The partnership "demonstrates our ongoing commitment to the life-sciences industry," Deshpande said in a statement. He added that Persistent plans to work with IU students and faculty "to more effectively serve private-sector customers, and help further academia's role in supporting the marketplace."

Phatak said that for external customers, the new center will offer software development services as "work-for-hire." Other software or IP that is developed might belong to IU and be commercialized by Persistent, while Persistent and IU researchers might "come up with new research activity" and apply for grants together to "develop some useful IP," Phatak said.

Financial details of the partnership were not disclosed.

Focus on Sequencing

Through the new center, the university will offer Persistent access to new technology, such as high-throughput sequencers. Phatak said that Persistent already works with some sequencing vendors to develop software for "primary and secondary analysis," but declined to name the manufacturers.

[ pagebreak ]

He said that the firm's activity in this space involves developing software for primary analysis, generating the short reads, and performing the secondary analysis step of read alignment, and added that the company is looking to expand its capabilities in "tertiary analysis" such as SNP identification.

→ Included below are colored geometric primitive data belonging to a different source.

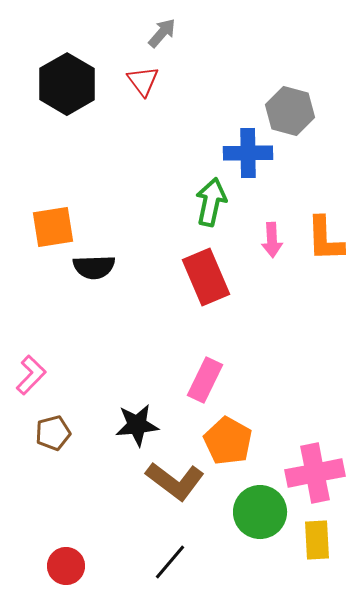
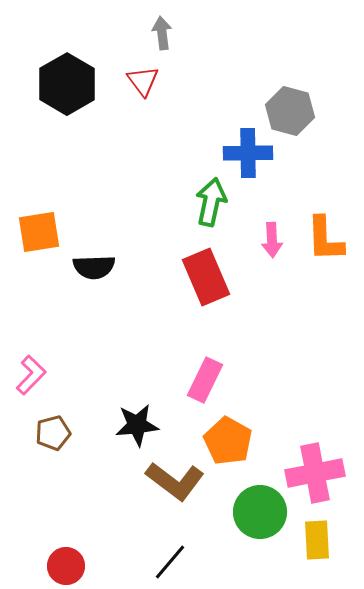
gray arrow: rotated 48 degrees counterclockwise
orange square: moved 14 px left, 5 px down
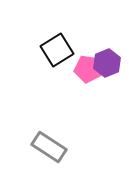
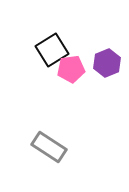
black square: moved 5 px left
pink pentagon: moved 17 px left; rotated 16 degrees counterclockwise
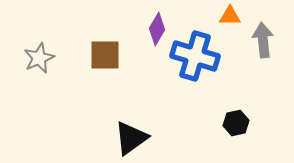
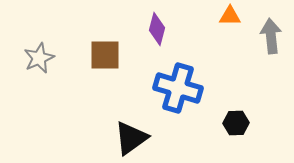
purple diamond: rotated 16 degrees counterclockwise
gray arrow: moved 8 px right, 4 px up
blue cross: moved 17 px left, 32 px down
black hexagon: rotated 10 degrees clockwise
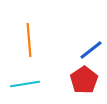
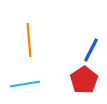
blue line: rotated 25 degrees counterclockwise
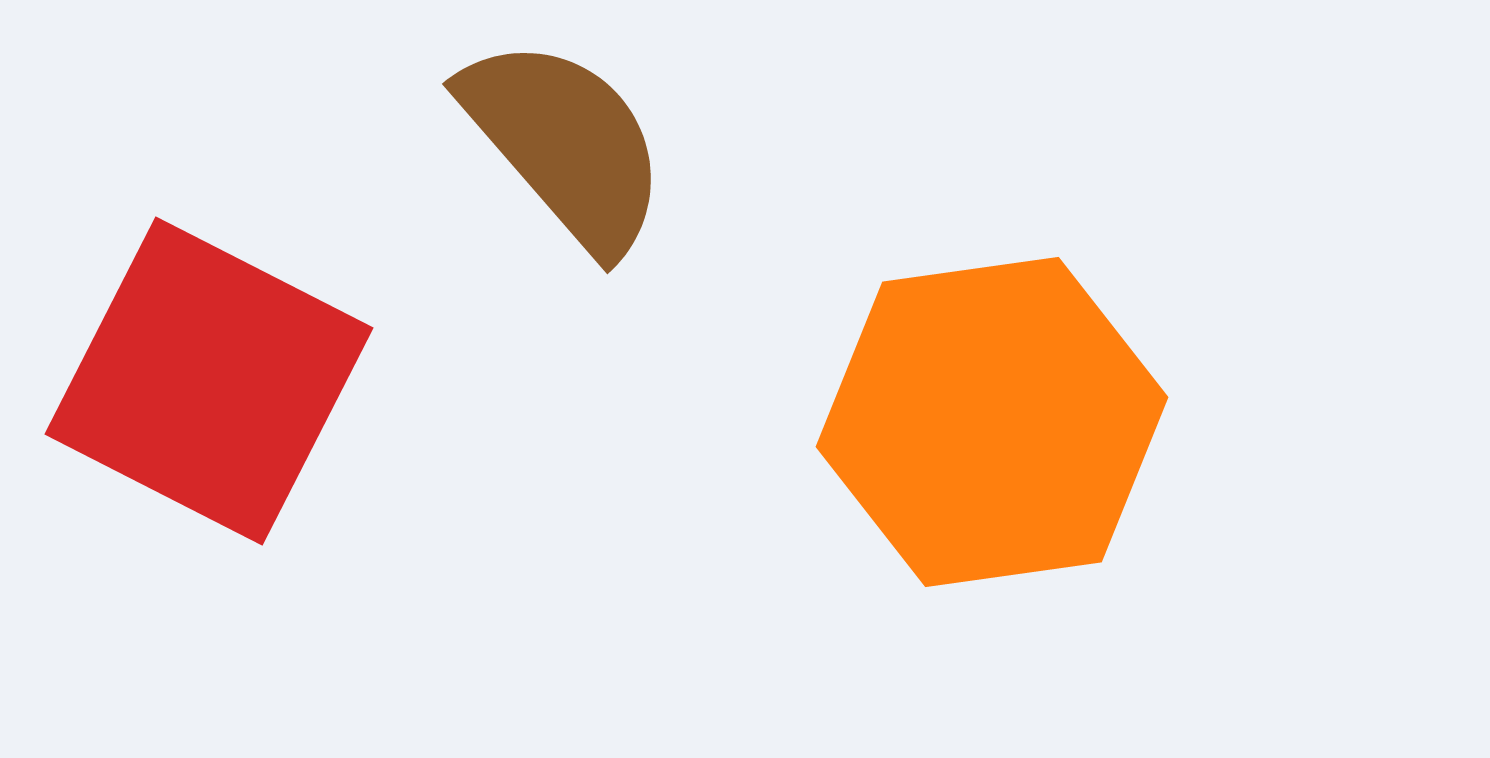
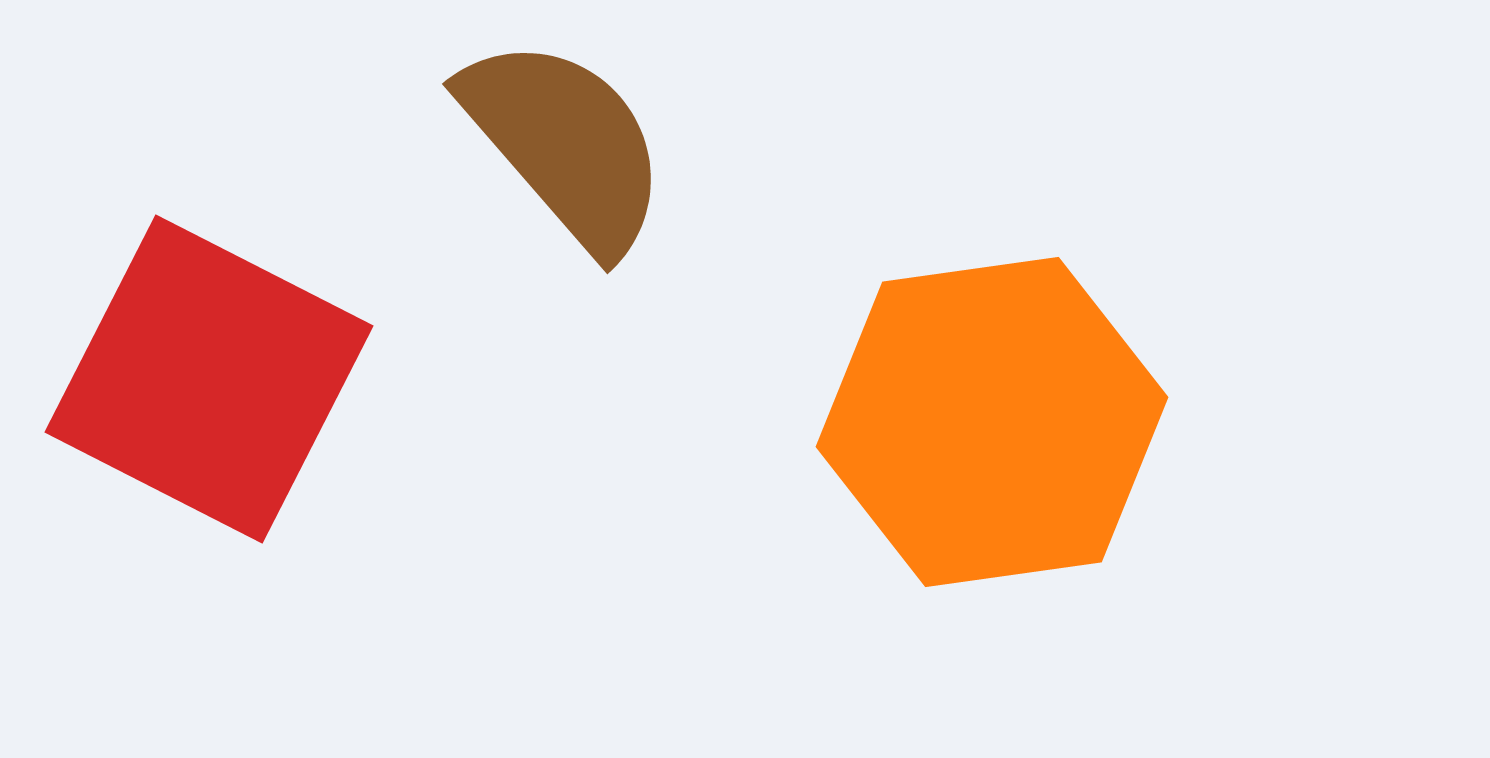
red square: moved 2 px up
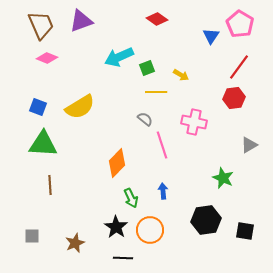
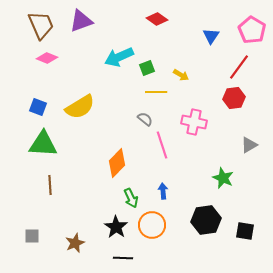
pink pentagon: moved 12 px right, 6 px down
orange circle: moved 2 px right, 5 px up
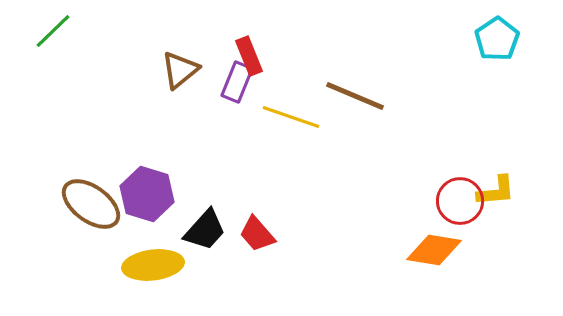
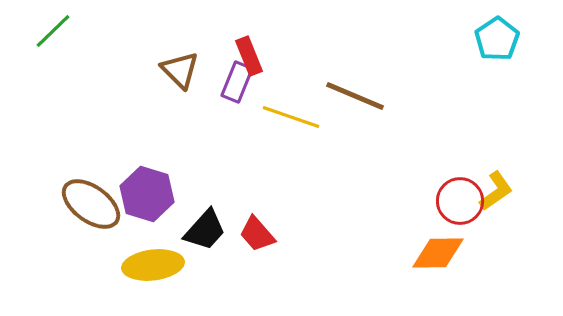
brown triangle: rotated 36 degrees counterclockwise
yellow L-shape: rotated 30 degrees counterclockwise
orange diamond: moved 4 px right, 3 px down; rotated 10 degrees counterclockwise
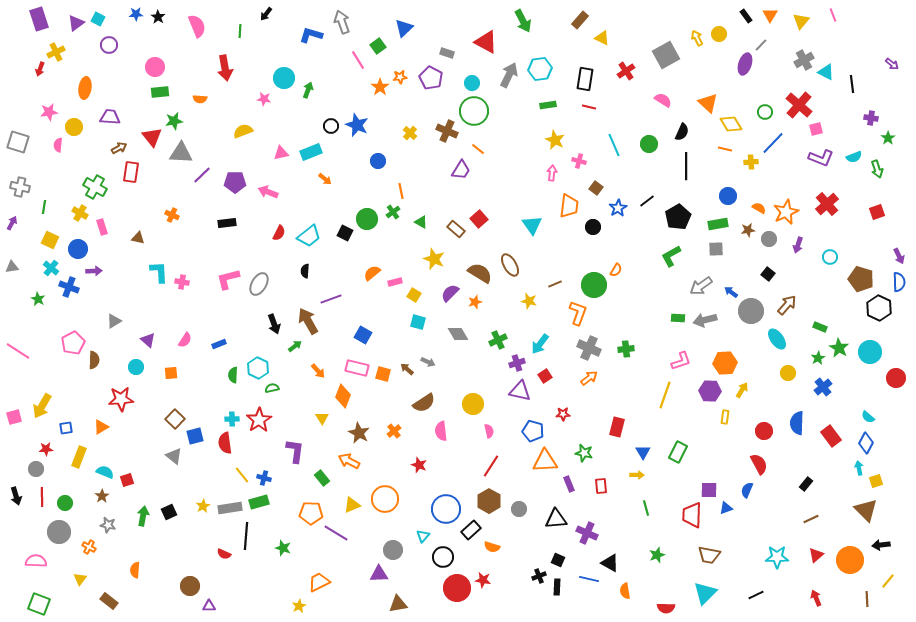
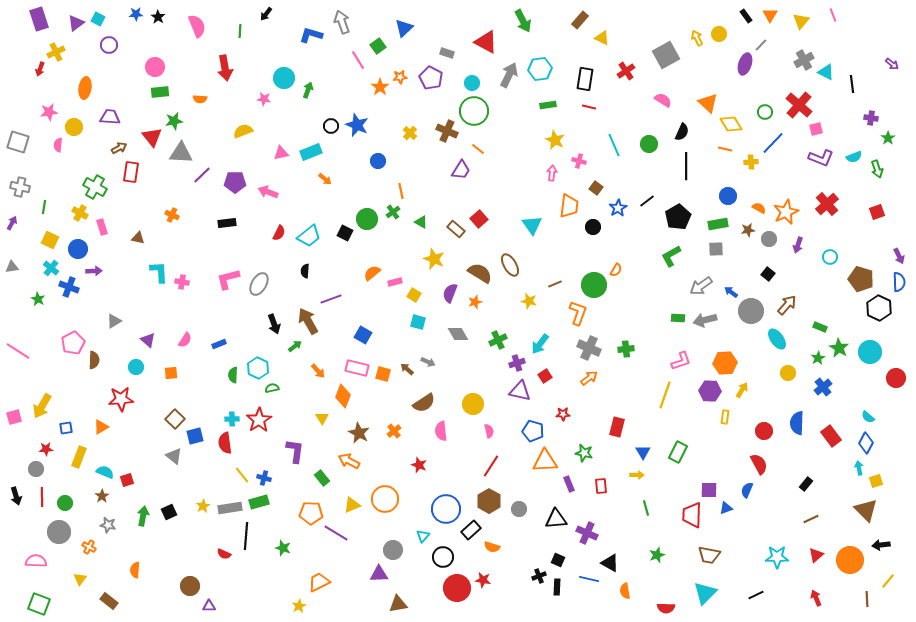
purple semicircle at (450, 293): rotated 24 degrees counterclockwise
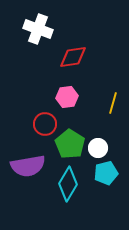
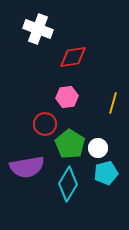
purple semicircle: moved 1 px left, 1 px down
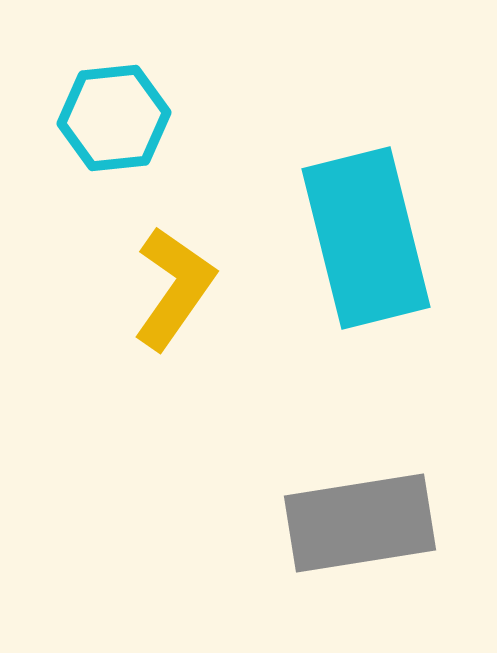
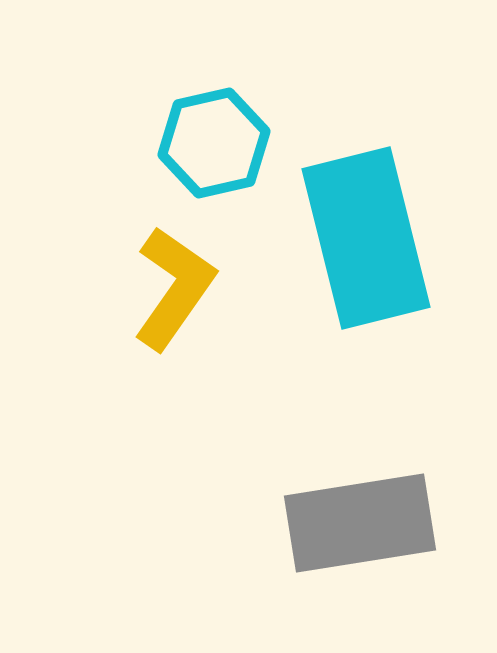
cyan hexagon: moved 100 px right, 25 px down; rotated 7 degrees counterclockwise
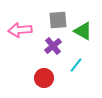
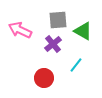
pink arrow: rotated 30 degrees clockwise
purple cross: moved 2 px up
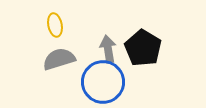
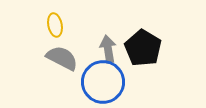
gray semicircle: moved 3 px right, 1 px up; rotated 44 degrees clockwise
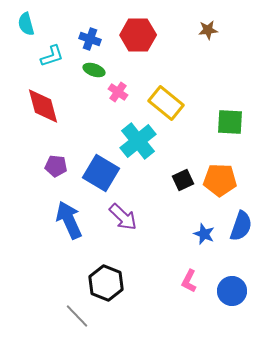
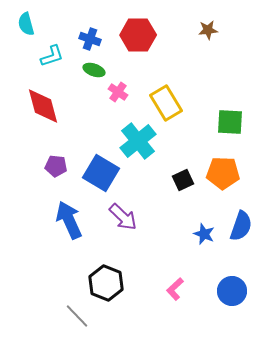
yellow rectangle: rotated 20 degrees clockwise
orange pentagon: moved 3 px right, 7 px up
pink L-shape: moved 14 px left, 8 px down; rotated 20 degrees clockwise
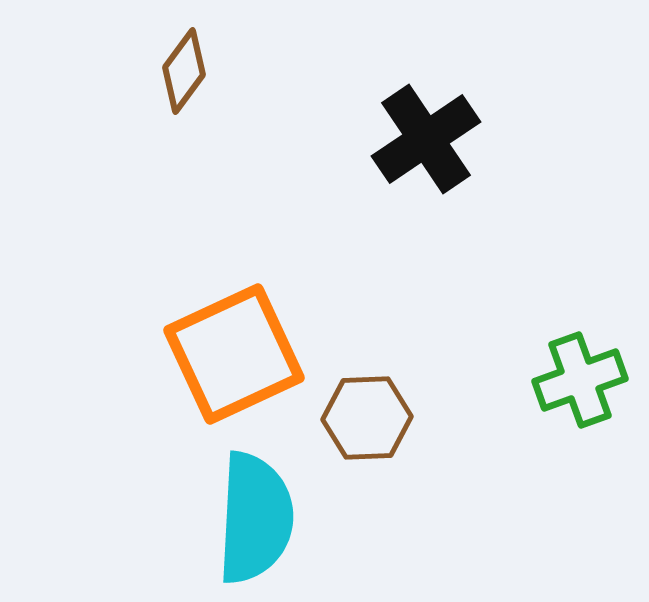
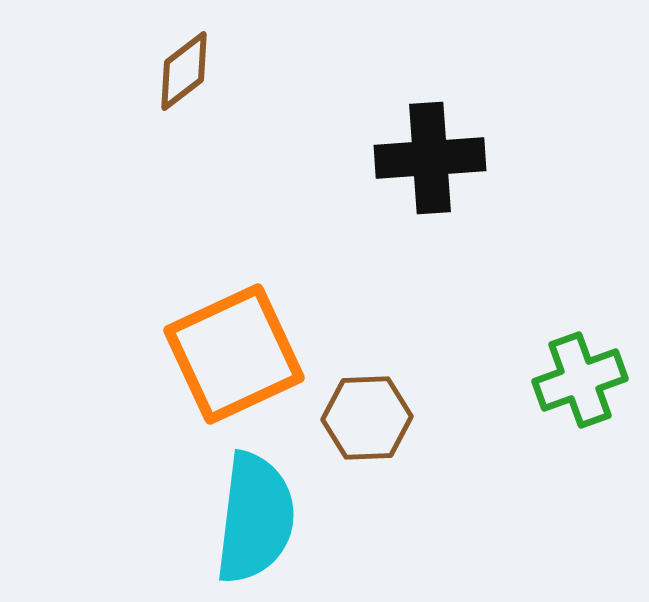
brown diamond: rotated 16 degrees clockwise
black cross: moved 4 px right, 19 px down; rotated 30 degrees clockwise
cyan semicircle: rotated 4 degrees clockwise
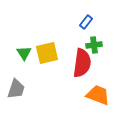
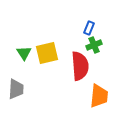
blue rectangle: moved 3 px right, 6 px down; rotated 16 degrees counterclockwise
green cross: rotated 14 degrees counterclockwise
red semicircle: moved 2 px left, 3 px down; rotated 12 degrees counterclockwise
gray trapezoid: rotated 15 degrees counterclockwise
orange trapezoid: moved 1 px right, 1 px down; rotated 75 degrees clockwise
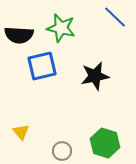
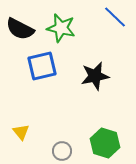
black semicircle: moved 1 px right, 6 px up; rotated 24 degrees clockwise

IU scientists are currently using data from a Roche 454 sequencer to evaluate the ability of Persistent's software to perform tertiary analyses on transcriptomes, Phatak said. He added that the IU alliance could lead to more work for Persistent in tertiary sequence analysis.

"There will be research angles to look for better algorithms, faster algorithms, better data management," he said. "It will be some software development with respect to linking [data] with annotations [and] visualizations" to work with these "huge datasets."

Persistent's past activity in bioinformatics and clinical informatics includes designing data marts, warehousing, and analytics for microarrays, sequencing, and proteomics. The firm also works to integrate client software with third-party or open-source analytical tools such as R, SAS, Bioconductor, Matlab, and others.

For the National Cancer Institute's Cancer Biomedical Informatics Grid program, Persistent offers support and training for caTissue, caBIG's biorepository-management program. The firm also offers services such as local customization and legacy data migration [BioInform, April 3, 2009].

Happy to Partner

The Persistent Indiana Research Center will be one of the first tenants in the Bloomington Incubator, which is slated to be completed in July with 46,000 square feet of space for startups in the life sciences.

Robert Schnabel, dean of IU's School of Informatics, said that interaction between IU and companies is "greatly beneficial to the school" because it will foster collaboration.

That collaboration is "about the proximity and the people — having our faculty and graduate students working on projects with the people from Persistent," Schnabel told BioInform in an e-mail. "An integral part of being a thriving IT school is to have these types of partnerships."

Phatak is currently based in Persistent's San Jose, Calif., office. He said he initially plans to connect with IU faculty members and hire students as interns, and the center "will evolve" based on those relationships.

Persistent has not yet finalized how much space it will rent in the incubator, he said.


*Editor's note: The company reported revenues in US currency of $105 million for fiscal 2008. The discrepancy between that number and the figure reported above is due to currency fluctuations over the last year.